Saturday, June 4, 2011

JAYCEE DUGGARD'S KIDNAPPER 'IMPOSSIBLE TO DEFEND'

DUGARD AGED 11
CREEPY PHIL
THE EVIL kidnapper, who took Jaycee Duggard and turned her into his personal sex slave for nearly two decades was "impossible to defend" his lawyer has revealed. Crazy Phillip Garrido's public defender Susan Gellman had no choice but to take the case, adding her virtually impossible task was made more difficult due to his belief that a trial would revolve around what he called "the gift from God."
She told KOVR: "He would say he acknowledged his guilt from the very beginning and he never wanted a trial. He really thought the whole case
was about his 'gift'.
"There was no defense possible."
She added that she has received hate mail and death threats since she was assigned to defend him.
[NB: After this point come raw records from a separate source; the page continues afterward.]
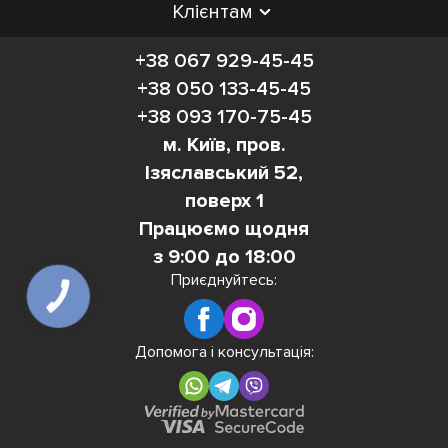
Клієнтам
+38 067 929-45-45
+38 050 133-45-45
+38 093 170-75-45
м. Київ, пров.
Ізяславський 52,
поверх 1
Працюємо щодня
з 9:00 до 18:00
Приєднуйтесь:
КНОПКА
ЗВ'ЯЗКУ
Допомога і консультація: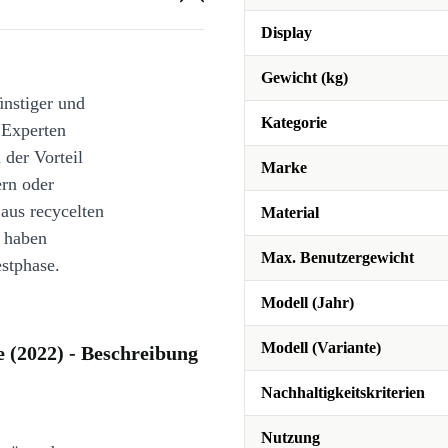
Display
Gewicht (kg)
ünstiger und
Kategorie
 Experten
 der Vorteil
Marke
ern oder
 aus recycelten
Material
e haben
Max. Benutzergewicht
stphase.
Modell (Jahr)
Modell (Variante)
 (2022) - Beschreibung
Nachhaltigkeitskriterien
Nutzung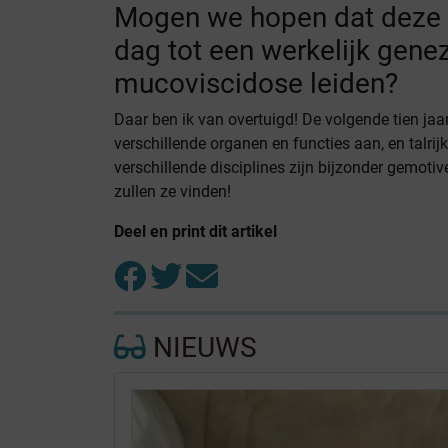
Mogen we hopen dat deze
dag tot een werkelijk gen
mucoviscidose leiden?
Daar ben ik van overtuigd! De volgende tien jaar
verschillende organen en functies aan, en talri
verschillende disciplines zijn bijzonder gemoti
zullen ze vinden!
Deel en print dit artikel
NIEUWS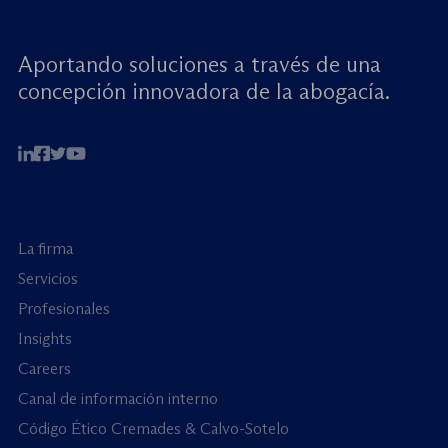
Aportando soluciones a través de una
concepción innovadora de la abogacía.
La firma
Servicios
Profesionales
Insights
Careers
Canal de información interno
Código Ético Cremades & Calvo-Sotelo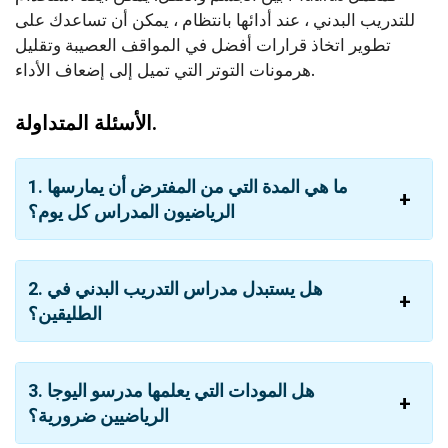
للتدريب البدني ، عند أدائها بانتظام ، يمكن أن تساعدك على
تطوير اتخاذ قرارات أفضل في المواقف العصيبة وتقليل
هرمونات التوتر التي تميل إلى إضعاف الأداء.
الأسئلة المتداولة.
1. ما هي المدة التي من المفترض أن يمارسها
الرياضيون المدراس كل يوم؟
2. هل يستبدل مدراس التدريب البدني في
الطليقين؟
3. هل المودات التي يعلمها مدرسو اليوجا
الرياضيين ضرورية؟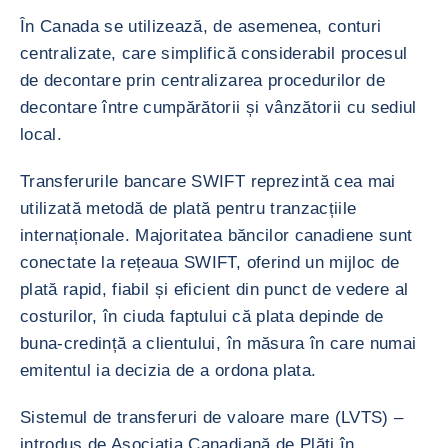
În Canada se utilizează, de asemenea, conturi
centralizate, care simplifică considerabil procesul
de decontare prin centralizarea procedurilor de
decontare între cumpărătorii și vânzătorii cu sediul
local.
Transferurile bancare SWIFT reprezintă cea mai
utilizată metodă de plată pentru tranzacțiile
internaționale. Majoritatea băncilor canadiene sunt
conectate la rețeaua SWIFT, oferind un mijloc de
plată rapid, fiabil și eficient din punct de vedere al
costurilor, în ciuda faptului că plata depinde de
buna-credință a clientului, în măsura în care numai
emitentul ia decizia de a ordona plata.
Sistemul de transferuri de valoare mare (LVTS) –
introdus de Asociația Canadiană de Plăți în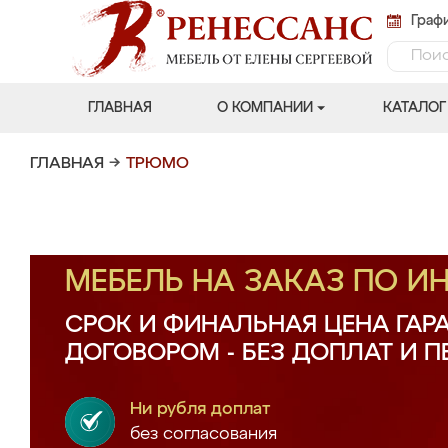
Графи
ГЛАВНАЯ
О КОМПАНИИ
КАТАЛОГ
ГЛАВНАЯ
→
ТРЮМО
МЕБЕЛЬ НА ЗАКАЗ ПО 
СРОК И ФИНАЛЬНАЯ ЦЕНА ГАР
ДОГОВОРОМ - БЕЗ ДОПЛАТ И 
Ни рубля доплат
без согласования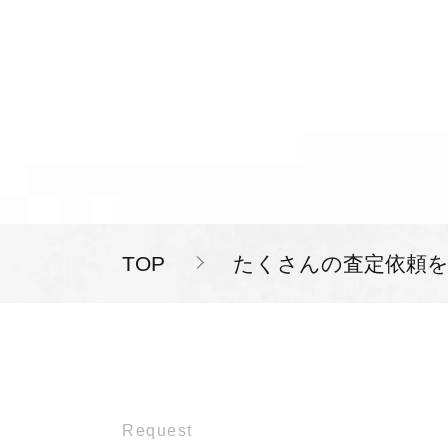
TOP
たくさんの査定依頼
Request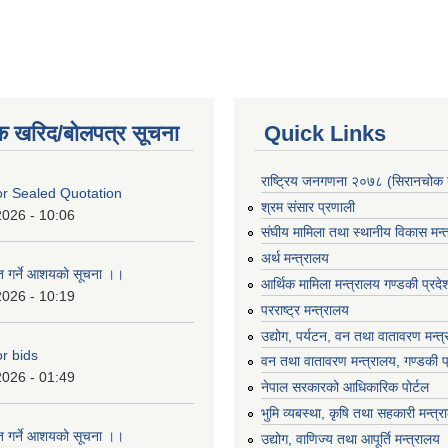
क खरिद/बोलपत्र सूचना
Quick Links
राष्ट्रिय जनगणना २०७८ (सिरानचोक 
For Sealed Quotation
श्रम संसार प्रणाली
2026 - 10:06
संघीय मामिला तथा स्थानीय विकास मन्
अर्थ मन्त्रालय
ृत गर्ने आशयको सूचना ।।
आर्थिक मामिला मन्त्रालय गण्डकी प्रद
2026 - 10:19
परराष्ट्र मन्त्रालय
उद्योग, पर्यटन, वन तथा वातावरण मन्त
or bids
वन तथा वातावरण मन्त्रालय, गण्डकी प
2026 - 01:49
नेपाल सरकारको आधिकारिक पोर्टल
भुमि व्यबस्था, कृषि तथा सहकारी मन्त्
ृत गर्ने आशयको सूचना ।।
उद्योग, वाणिज्य तथा आपूर्ति मन्त्रालय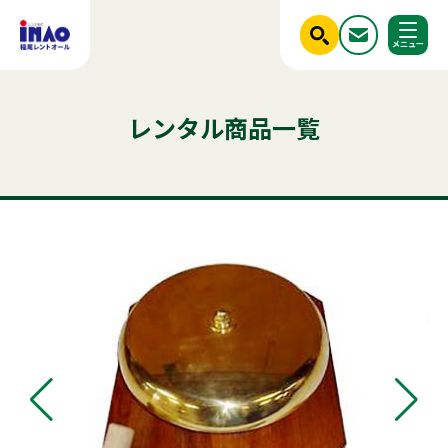
閉じる
ホーム
レンタル商品一覧
調べる
レンタル商品一覧
ご利用シーンから探す
人気のキーワード
商品ジャンルから探す
はじめての方へ
テント
テーブル
発電機
クーラー
椅子
フライヤー
ベンチ
スポットクーラー
冷蔵庫
ミスト
冷凍
かき氷
アルミトラス
稲尾レントオールについて
パーテーション
パネル
レンタル規約
店舗情報
商品ジャンルから探す
ご利用シーンから探す
新着情報
実績紹介
セット商品
照明機器
見積依頼フォーム
屋外イベント用品
お問い合わせ
事務用品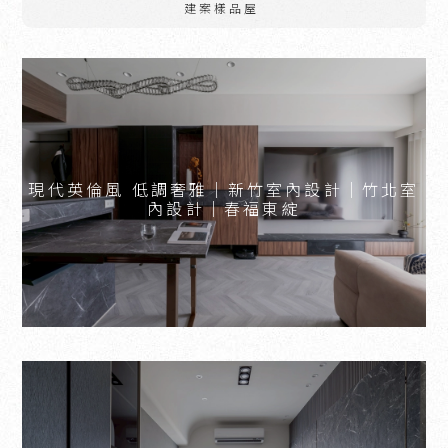
建案樣品屋
現代英倫風 低調奢雅｜新竹室內設計｜竹北室
內設計｜春福東綻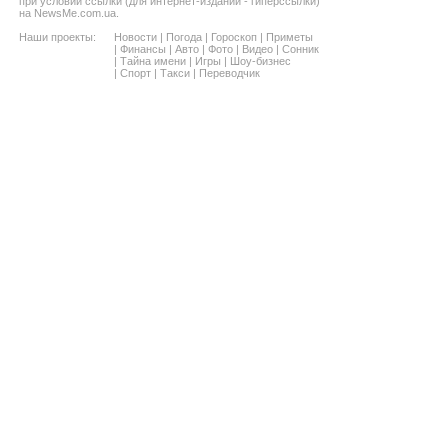
при условии ссылки (для интернет-изданий - гиперссылки)
на NewsMe.com.ua.
Наши проекты:
Новости
|
Погода
|
Гороскоп
|
Приметы
|
Финансы
|
Авто
|
Фото
|
Видео
|
Сонник
|
Тайна имени
|
Игры
|
Шоу-бизнес
|
Спорт
|
Такси
|
Переводчик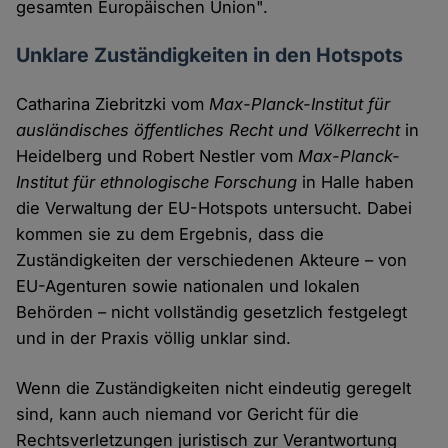
gesamten Europäischen Union".
Unklare Zuständigkeiten in den Hotspots
Catharina Ziebritzki vom
Max-Planck-Institut für
ausländisches öffentliches Recht und Völkerrecht
in
Heidelberg und Robert Nestler vom
Max-Planck-
Institut für ethnologische Forschung
in Halle haben
die Verwaltung der EU-Hotspots untersucht. Dabei
kommen sie zu dem Ergebnis, dass die
Zuständigkeiten der verschiedenen Akteure – von
EU-Agenturen sowie nationalen und lokalen
Behörden – nicht vollständig gesetzlich festgelegt
und in der Praxis völlig unklar sind.
Wenn die Zuständigkeiten nicht eindeutig geregelt
sind, kann auch niemand vor Gericht für die
Rechtsverletzungen juristisch zur Verantwortung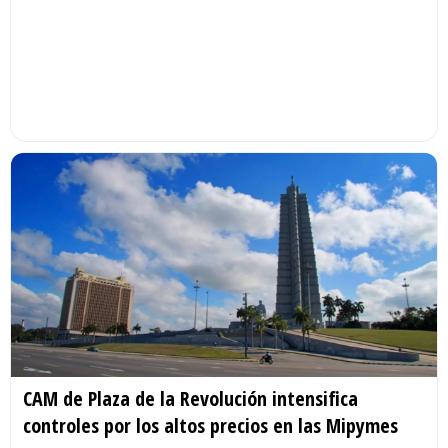
CAM de Plaza de la Revolución intensifica
controles por los altos precios en las Mipymes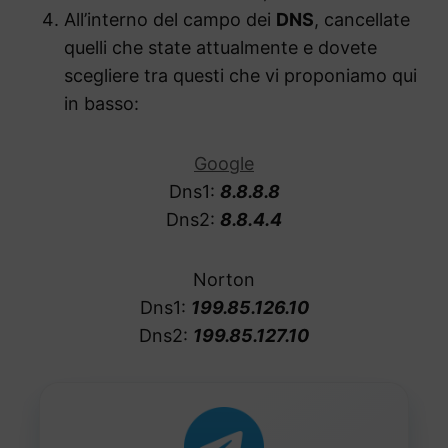
All’interno del campo dei
DNS
, cancellate
quelli che state attualmente e dovete
scegliere tra questi che vi proponiamo qui
in basso:
Google
Dns1:
8.8.8.8
Dns2:
8.8.4.4
Norton
Dns1:
199.85.126.10
Dns2:
199.85.127.10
Back in June 1991 Garrido and his wife Nancy plucked the 11-year-old Duggard from the street as she headed for the school bus in South Lake Tahoe.
Smothering her in a blanket they tasered her and took her to their grotty him in Antioch, CA and   
Garrido sexually assaulted her on arrival.
For the first three years, until the birth of her first daughter in August, 1994, Garrido would force himself on Jaycee once a week or more.
After that they slowed and once she'd given birth to her second child in 1997 he stopped completely.
She said, she stayed out of fear for both herself and her children, then because she had no place to go. During 18 years in captivity, she never tried to escape.
Garrido was eventually caught after an attempt to hold events on the UC Berkeley campus to promote his revelations about mental illness and what he believed were his supernatural abilities.
Suspicious authorities to uncover Dugard's identity, 18 years after she was abducted.
What shocked Gellman most about the case was the story of how Phillip and Nancy Garrido formed a relationship with Jaycee over time.
She said: "There was a kindness that emerged between the people that were involved. Probably for Ms. Dugard; it was the way she had of coping."
She added that he appeared to be distant and distracted from the very beginning.
"It was like he really wasn't there," she explained.
Even now, nearly two years after his arrest  Gellman said Garrido still isn't interested in speaking out about the case, believing that anything he would say now wouldn't be "received."
Garrido received a sentence of 431 years to life and his wife Nancy was sentenced to 36 years to life as a plea deal that spared Dugard having to testify.